The results added increasing optimism about fourth-quarter earnings.
"So far, things are looking pretty good," said Luciano Orengo, portfolio manager at Manulife Asset Management.
"One hundred companies out 498 on the S&P 500 have reported, about 20 per cent or so and 77 per cent of them have come up with positive earnings surprises, versus 22 with negative (which is) better than the historical average."
A major decliner in New York was luxury handbag seller Coach Inc. Its shares plunged 15.77 per cent after it said a challenging economy and heavy price cutting by competitors weighed on its fiscal second-quarter results. Net income was $352.7 million, or $1.23 per share, while net sales rose four per cent to $1.5 billion. The results were short of expectations for earnings of $1.28 per share on revenue of $1.6 billion.

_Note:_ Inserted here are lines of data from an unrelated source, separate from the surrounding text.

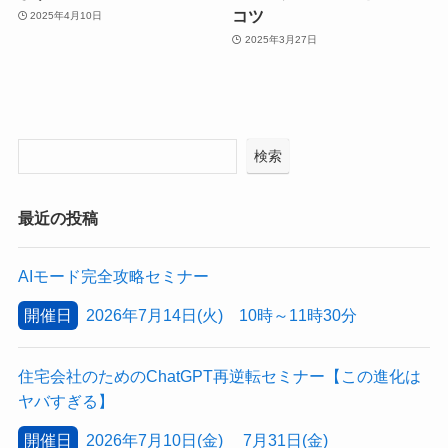
コツ
2025年4月10日
2025年3月27日
検索
最近の投稿
AIモード完全攻略セミナー
開催日
2026年7月14日(火) 10時～11時30分
住宅会社のためのChatGPT再逆転セミナー【この進化は
ヤバすぎる】
開催日
2026年7月10日(金) 7月31日(金)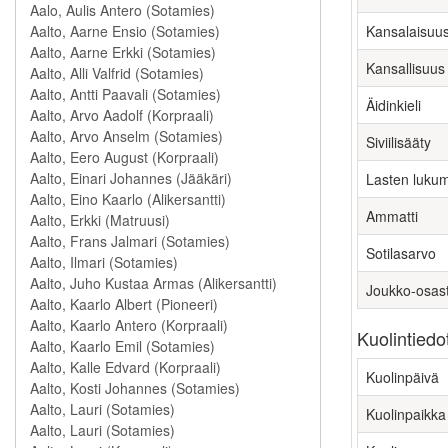
Kansalaisuu
Kansallisuus
Äidinkieli
Siviilisääty
Lasten luku
Ammatti
Sotilasarvo
Joukko-osas
Kuolintiedo
Kuolinpäivä
Kuolinpaikka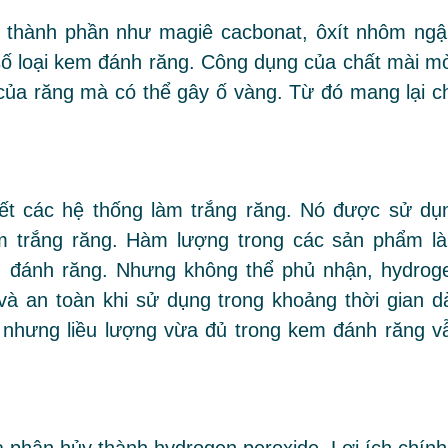
 thành phần như magiê cacbonat, ôxít nhôm ng
số loại kem đánh răng. Công dụng của chất mài m
 của răng mà có thể gây ố vàng. Từ đó mang lại c
hết các hệ thống làm trắng răng. Nó được sử dụ
àm trắng răng. Hàm lượng trong các sản phẩm l
m đánh răng. Nhưng không thể phủ nhận, hydrog
 và an toàn khi sử dụng trong khoảng thời gian dà
, nhưng liều lượng vừa đủ trong kem đánh răng v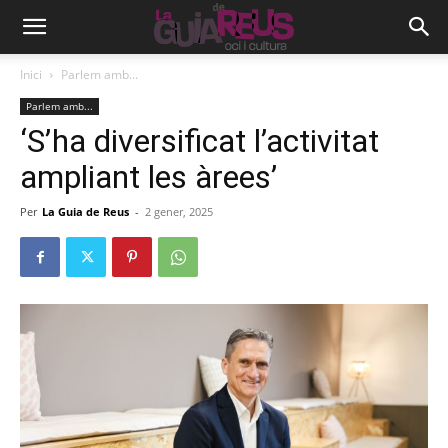
Inici
Parlem amb...
Parlem amb...
‘S’ha diversificat l’activitat
ampliant les àrees’
Per
La Guia de Reus
-
2 gener, 2025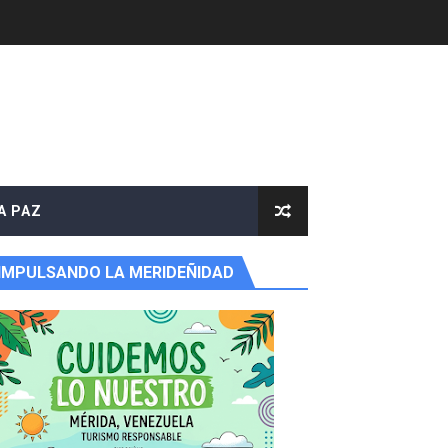
e agua
A PAZ
IMPULSANDO LA MERIDEÑIDAD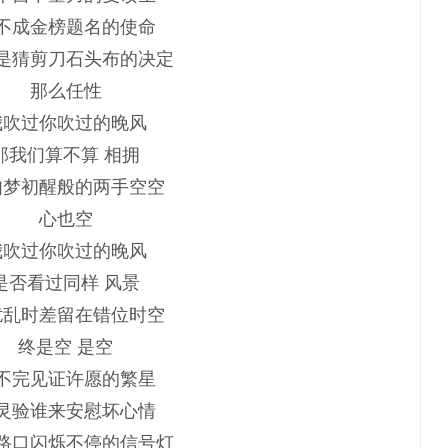
不成金榜题名的使命
是猜剪刀石头布的决定
那么任性
我吹过你吹过的晚风
那我们算不算 相拥
如梦初醒般的两手空空
心也空
我吹过你吹过的晚风
是否看过同样 风景
扰乱时差留在错位时空
终是空 是空
不完见证许愿的繁星
灵验谁来安慰坏心情
路口闪烁不停的信号灯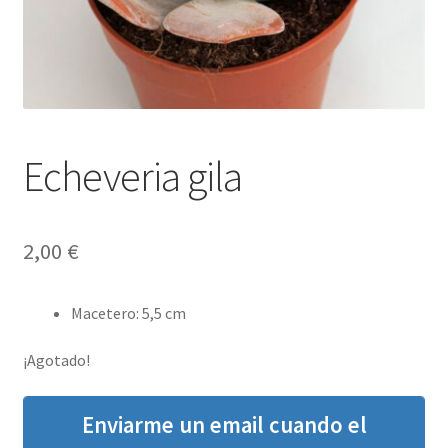
Echeveria gila
2,00
€
Macetero
:
5,5 cm
¡Agotado!
Enviarme un email cuando el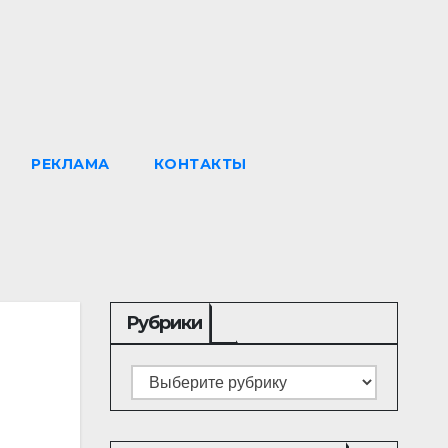
РЕКЛАМА
КОНТАКТЫ
Рубрики
Рубрики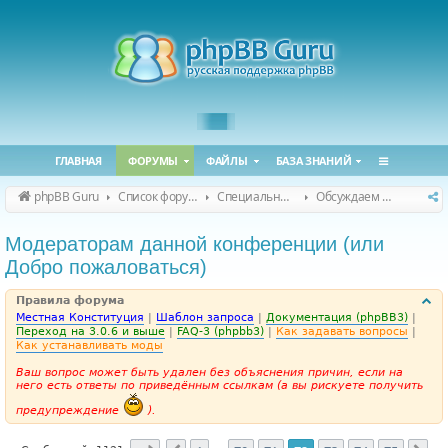
ГЛАВНАЯ
ФОРУМЫ
ФАЙЛЫ
БАЗА ЗНАНИЙ
phpBB Guru
Список форумов
Специальные форумы
Обсуждаем сайт и конференцию
Модераторам данной конференции (или
Добро пожаловаться)
Правила форума
Местная Конституция
|
Шаблон запроса
|
Документация (phpBB3)
|
Переход на 3.0.6 и выше
|
FAQ-3 (phpbb3)
|
Как задавать вопросы
|
Как устанавливать моды
Ваш вопрос может быть удален без объяснения причин, если на
него есть ответы по приведённым ссылкам (а вы рискуете получить
предупреждение
).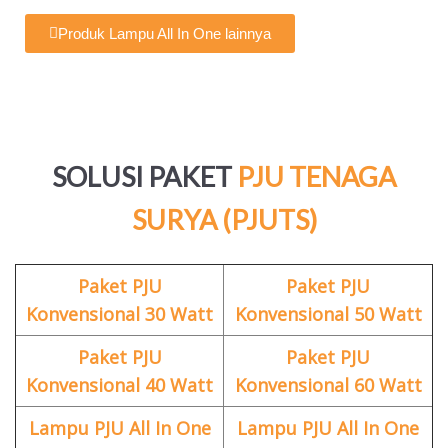
Produk Lampu All In One lainnya
SOLUSI PAKET
PJU TENAGA
SURYA (PJUTS)
Paket PJU
Paket PJU
Konvensional 30 Watt
Konvensional 50 Watt
Paket PJU
Paket PJU
Konvensional 40 Watt
Konvensional 60 Watt
Lampu PJU All In One
Lampu PJU All In One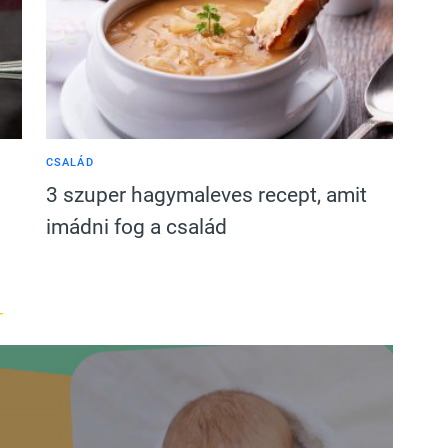
CSALÁD
3 szuper hagymaleves recept, amit
imádni fog a család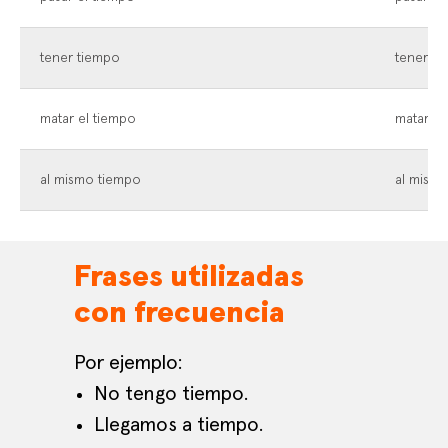
tener tiempo
tener t
matar el tiempo
matar el
al mismo tiempo
al mism
Frases utilizadas
con frecuencia
Por ejemplo:
No tengo tiempo.
Llegamos a tiempo.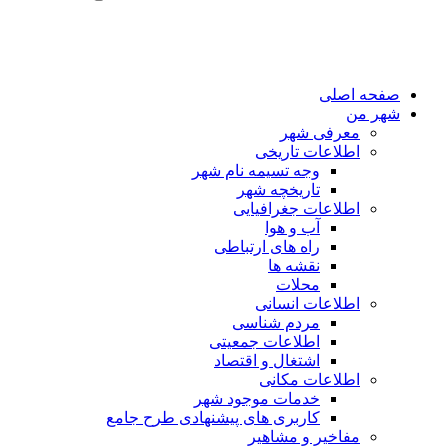
صفحه اصلی
شهر من
معرفی شهر
اطلاعات تاریخی
وجه تسیمه نام شهر
تاریخچه شهر
اطلاعات جغرافیایی
آب و هوا
راه های ارتباطی
نقشه ها
محلات
اطلاعات انسانی
مردم شناسی
اطلاعات جمعیتی
اشتغال و اقتصاد
اطلاعات مکانی
خدمات موجود شهر
کاربری های پیشنهادی طرح جامع
مفاخیر و مشاهیر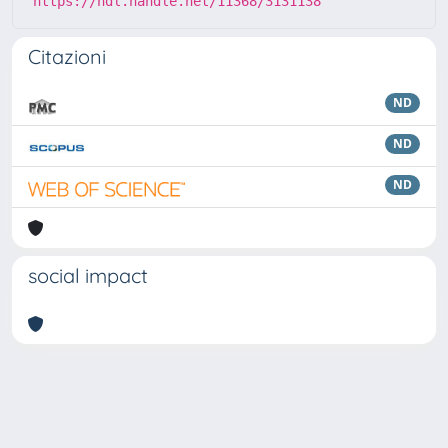
https://hdl.handle.net/11368/3131138
Citazioni
ND
ND
ND
social impact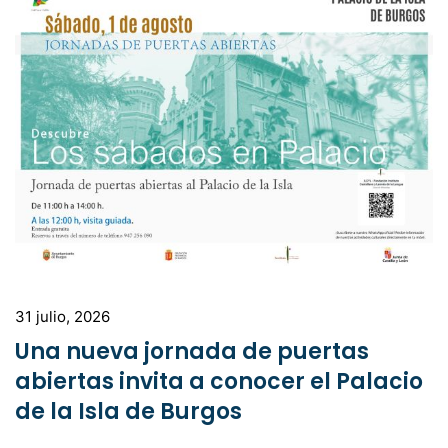
31 julio, 2026
Una nueva jornada de puertas
abiertas invita a conocer el Palacio
de la Isla de Burgos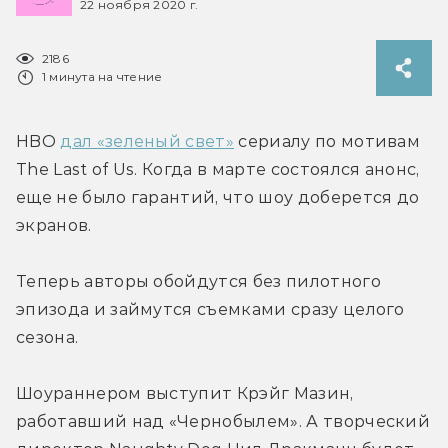
22 ноября 2020 г.
2186
1 минута на чтение
HBO 
дал «зеленый свет»
 сериалу по мотивам 
The Last of Us. Когда в марте состоялся анонс, 
еще не было гарантий, что шоу доберется до 
экранов.
Теперь авторы обойдутся без пилотного 
эпизода и займутся съемками сразу целого 
сезона.
Шоураннером выступит Крэйг Мазин, 
работавший над «Чернобылем». А творческий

Traders will take in earnings from Apple Inc. after the close on Wednesday.
The gold sector led TSX decliners, down 1.4 per cent while February bullion on the New York Mercantile Exchange ticked $6.50 lower to US$1,686.70 an ounce. Goldcorp Inc. (TSX:G) faded 51 cents to C$37.52 while Iamgold (TSX:IMG) dropped 12 per cent to $9.49, a day after the Toronto-based miner said it has reduced exploration activity in Mali as a precaution due to unrest in the west African country.
The base metals component fell 0.4 per cent as March copper was down two cents at US$3.68 a pound. First Quantum Minerals (TSX:FM) was down 36 cents to C$20.56.
Retail stocks led the consumer staples component lower as Quebec-based convenience store owner Alimentation Couche-Tard (TSX:ATD.B) gave back 68 cents to $48.30.
On Tuesday, supermarket chain Metro Inc. said it was selling 10 million class B subordinate voting shares in Couche-Tard, nearly half its holdings in the company, to three Canadian banks for $479 million.
The energy sector was slightly higher with the March crude contract down 82 cents to US$95.86 a barrel. Imperial Oil (TSX:IMO) rose 37 cents to C$44.38. The shares 7.2 per cent of Couch-Tard stock.
The telecom sector also provided lift with BCE Inc. (TSX:BCE) ahead 41 cents to $64.97.